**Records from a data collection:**
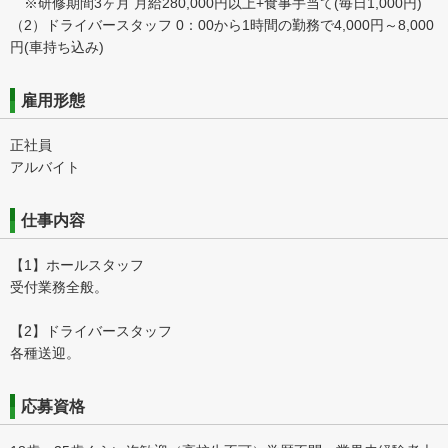
※研修期間3ヶ月 月給280,000円以上+食事手当て(毎日1,000円)
（2）ドライバースタッフ 0：00から1時間の勤務で4,000円～8,000
円(車持ち込み)
雇用形態
正社員
アルバイト
仕事内容
【1】ホールスタッフ
受付業務全般。
【2】ドライバースタッフ
各種送迎。
応募資格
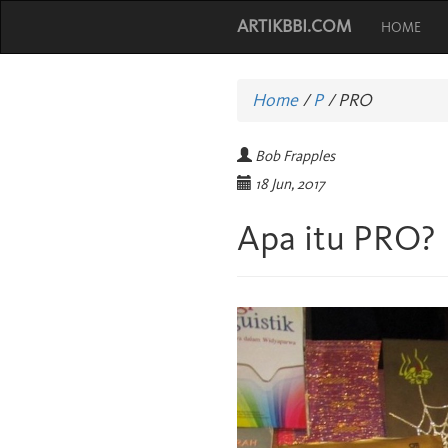
ARTIKBBI.COM
HOME
Home
/
P
/
PRO
Bob Frapples
18 Jun, 2017
Apa itu PRO?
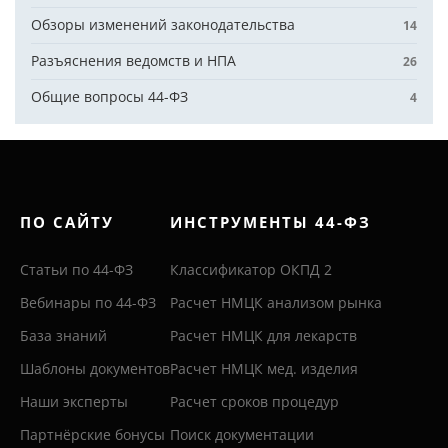
Обзоры изменений законодательства
14
Разъяснения ведомств и НПА
26
Общие вопросы 44-ФЗ
4
ПО САЙТУ
ИНСТРУМЕНТЫ 44-ФЗ
Статьи по 44-ФЗ
Классификатор ОКПД 2
Вебинары по 44-ФЗ
Расчет НМЦК анализом рынка
База знаний
Расчет НМЦК для лекарств
Шаблоны документов
Расчет НМЦК мед. изделия
Наши эксперты
Расчет сроков процедур
Партнёрские бонусы
Поиск документации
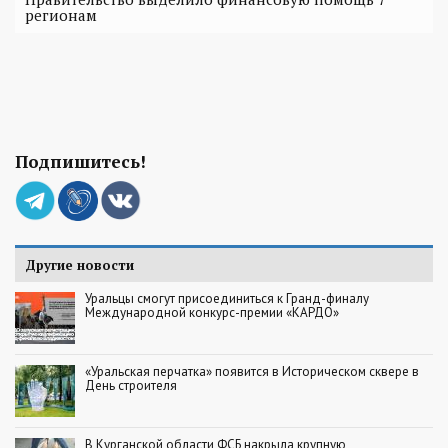
регионам
Подпишитесь!
Другие новости
Уральцы смогут присоединиться к Гранд-финалу
Международной конкурс-премии «КАРДО»
«Уральская перчатка» появится в Историческом сквере в
День строителя
В Курганской области ФСБ накрыла крупную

**Instructions for the task:**
Transcribe all the lines above exactly; any image among them is skipped.

**Answer:**
※研修期間3ヶ月 月給280,000円以上+食事手当て(毎日1,000円)
（2）ドライバースタッフ 0：00から1時間の勤務で4,000円～8,000
円(車持ち込み)
雇用形態
正社員
アルバイト
仕事内容
【1】ホールスタッフ
受付業務全般。
【2】ドライバースタッフ
各種送迎。
応募資格
ARTIKBBI.COM
HOME
Home
/
P
/
PRO
Bob Frapples
18 Jun, 2017
Apa itu PRO?
Обзоры изменений законодательства
14
Разъяснения ведомств и НПА
26
Общие вопросы 44-ФЗ
4
ПО САЙТУ
ИНСТРУМЕНТЫ 44-ФЗ
Статьи по 44-ФЗ
Классификатор ОКПД 2
Вебинары по 44-ФЗ
Расчет НМЦК анализом рынка
База знаний
Расчет НМЦК для лекарств
Шаблоны документов
Расчет НМЦК мед. изделия
Наши эксперты
Расчет сроков процедур
Партнёрские бонусы
Поиск документации
регионам
Подпишитесь!
Другие новости
Уральцы смогут присоединиться к Гранд-финалу
Международной конкурс-премии «КАРДО»
«Уральская перчатка» появится в Историческом сквере в
День строителя
В Курганской области ФСБ накрыла крупную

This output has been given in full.